SEMARANG (SUARABARU.ID) – Perhelatan olahraga tahunan Kantor Perwakilan Bank Indonesia (KPw BI) Provinsi Jawa Tengah Rupiah Borobudur Playon 2025 “Lari Untuk Berbagi” kembali hadir.
Kegiatan ini sendiri merupakan perhelatan tahun ketiga dan merupakan bagian dari Jateng Sport Tourism 2025.
Gelaran event kolaborasi KPw BI Provinsi Jateng Bersama Pemerintah Provinsi Jateng, tersebut akan dilaksanakan pada Minggu, 27 Juli 2025 di Taman Lumbini, Candi Borobudur Magelang, Jawa Tengah.
Event ini terbuka untuk kategori 5 KM dan 10 KM dan ajang lomba lari yang kini memasuki tahun ketiga akan diikuti oleh sebanyak 4.000 peserta dari berbagai daerah.
“Melalui tema “Lari Untuk Berbagi”, Bank Indonesia berharap kegiatan ini dapat memberikan dampak positif bagi sesame,” kata Kepala Kantor Perwakilan Bank Indonesia Provinsi Jawa Tengah, Rahmat Dwisaputra, dalam acara Peluncuran Rupiah Borobudur Playon 2025, Minggu 15 Juni 2025.
Sebagaimana penyelenggaraan di tahun–tahun sebelumnya, seluruh dana yang terkumpul dari registrasi peserta akan disumbangkan kepada masyarakat di sekitar Borobudur sebagai bentuk kontribusi Bank Indonesia dalam pengembangan komunitas.
Tidak hanya olahraga, event Rupiah Borobudur Playon juga dirangkai dengan berbagai kegiatan edukasi secara masif kepada masyarakat mengenai Cinta Bangga Paham Rupiah, sistem pembayaran digital, kampanye Gerakan Nasional Pengendalian Inflasi Pangan (GNPIP), dan ajang promosi wisata tematik unggulan Jawa Tengah berbasis nilai-nilai sejarah melalui platform aplikasi digital Jasirah (Jejak Wisata Sejarah) yang diinisiasi oleh BI Jateng.
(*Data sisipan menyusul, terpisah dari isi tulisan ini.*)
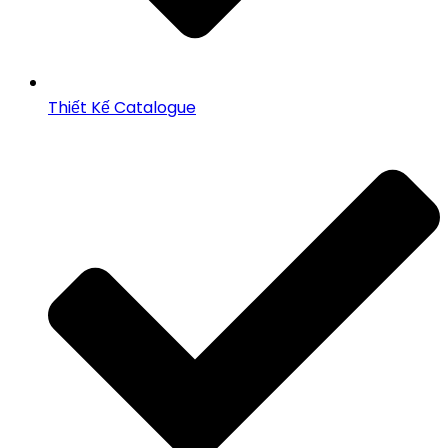
Thiết Kế Catalogue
Acara juga turut dimeriahkan dengan penampilan hiburan seni tradisional maupun pertunjukan musik dari musisi ternama serta menghadirkan sejumlah pelaku UMKM yang menyajikan berbagai produk lokal terbaik.
Rahmat menyampaikan bahwa kegiatan ini menjadi momentum untuk mempererat tali silaturahmi, meningkatkan kesadaran akan pentingnya gaya hidup sehat dan semangat berbagi, sekaligus turut berkontribusi dalam mendorong kemajuan perekonomian Jawa Tengah melalui sektor pariwisata.
“Bank Indonesia mengajak seluruh masyarakat khususnya yang berada di wilayah Jawa Tengah dapat turut meramaikan event tersebut,” kata Rahmat lebih lanjut.
Adapun pendaftaran bagi peserta lomba lari dibuka mulai 15 Juni 2025 pukul 09.00 WIB melalui website WWW.RUPIAHBOROBUDURPLAYON.RUN.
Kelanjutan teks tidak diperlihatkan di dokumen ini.